Foi o que houve numa gravadora, quando um grupo cheio de alta-estima e convicto de que tinha uma profecia a viver, negou-se a corrigir o texto de uma canção que a diretora, formada em língua portuguesa e teologia pediu que fosse mudado. O texto dava a entender um velado subordinacionismo. Isto é, o autor dizia e o grupo cantava que “Ó filho que vens depois, nos trouxe quem vem depois de Ti”. Descontado o erro de concordância, a intenção era boa. Pretendia dizer que para nós cristãos, o Filho se revelou e a seguir nos revelou o Pai e o Espírito Santo. Mas o texto não dizia isso! O rapaz bateu o pé e disse que o Espírito Santo lhe sugerira aquela frase daquele jeito. À editora não restou senão cancelar a gravação. O grupo não aceitava crítica nem admitiu fazer autocrítica. Erraram gravemente porque a primeira proposta de João Batista e de Jesus, bem como a primeira atitude de quem de fato recebeu o Espírito é a conversão, o desejo de acertar, o diálogo e a capacidade de se corrigir caso tenha cometido algum erro. Está escancarado nos evangelhos. “Convertei-vos”... Quem não aceita que a Igreja ou irmãos que sabem mais, em nome da Igreja os advirtam e corrijam não entendeu o que é ser profeta.
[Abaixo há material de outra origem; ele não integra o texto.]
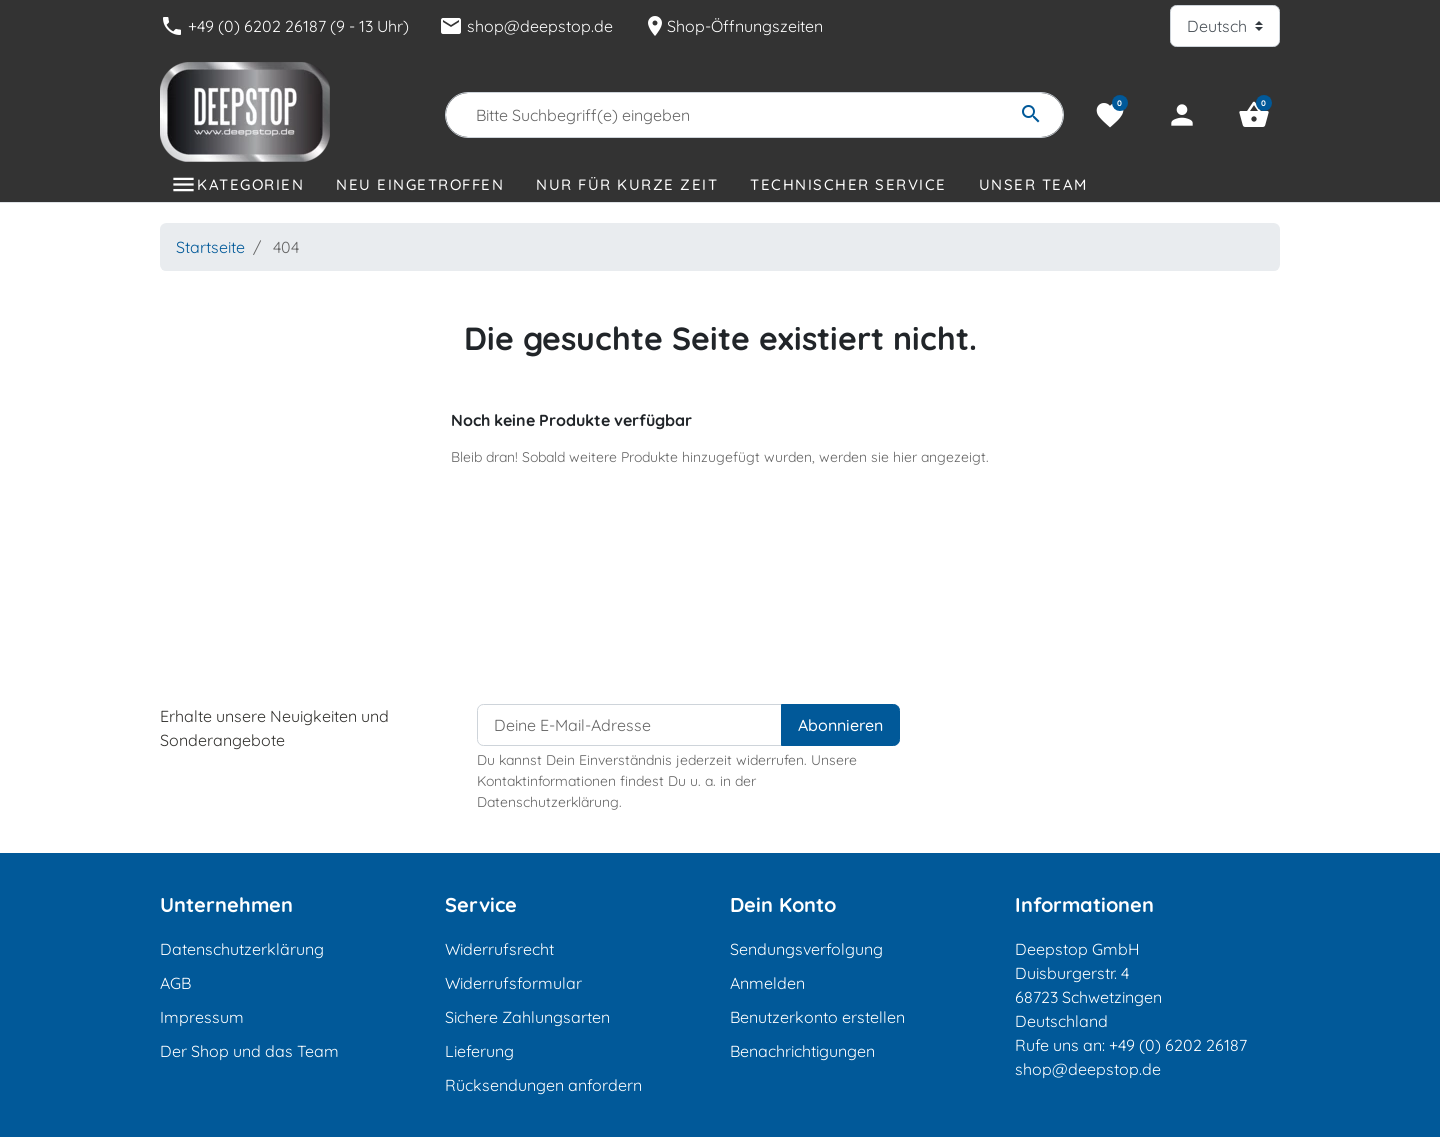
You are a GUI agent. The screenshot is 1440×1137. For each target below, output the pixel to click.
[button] (1254, 115)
Na mística do pregador, não aceitar correção é o mesmo que teimar em atravessar o sinal vermelho. Um dia, acaba esmagado pelo trem da História. Aquele velho e teimoso astrônomo que não aceitou novos telescópios, nem as novas descobertas da astronomia, nem a opinião de seus colegas mais estudiosos, prosseguiu impávido e desatualizado a anunciar como definitivo o que via na sua luneta de l950. Quando viu as fotos do gigantesco Hubble, primeiro não acreditou, depois chorou de frustração ao ver o quanto se fechara no seu pequeno e ultrapassado observatório. Ao não aceitar ver o universo por outros telescópios pregadores da fé correm o mesmo risco.
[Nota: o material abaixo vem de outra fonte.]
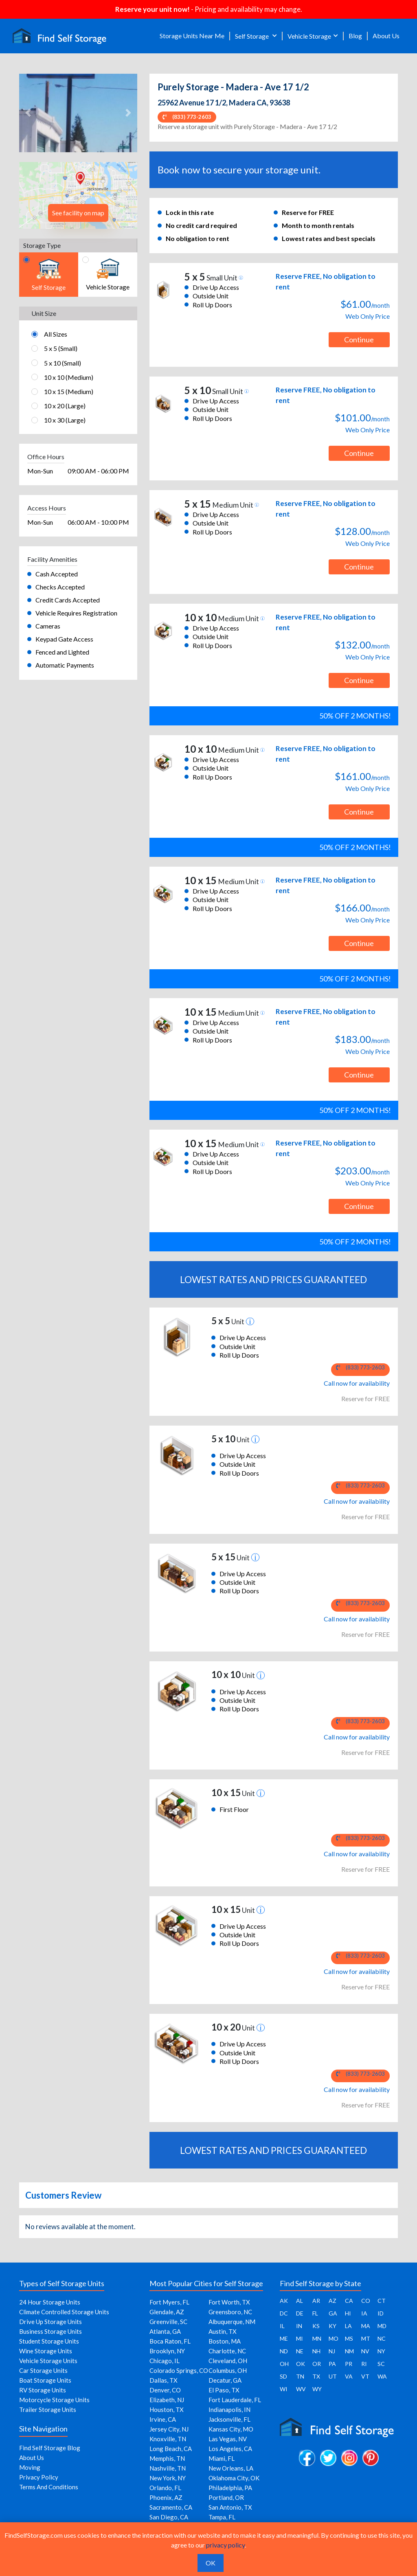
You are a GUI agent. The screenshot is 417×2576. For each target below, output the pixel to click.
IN (299, 2325)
Sem autocrítica acabaremos pregando como em l960, e a falar em “plêiade de moços” “mocidade miriádica” e a chamar Maria de “íris fúlgido”, a conclamar os católicos num solene “eia, avante soldados da fé”, e a jurar ante o “altar da pátria e da Igreja triunfante, em busca de um futuro e lustroso refulgir na glória celeste”... É, pois é!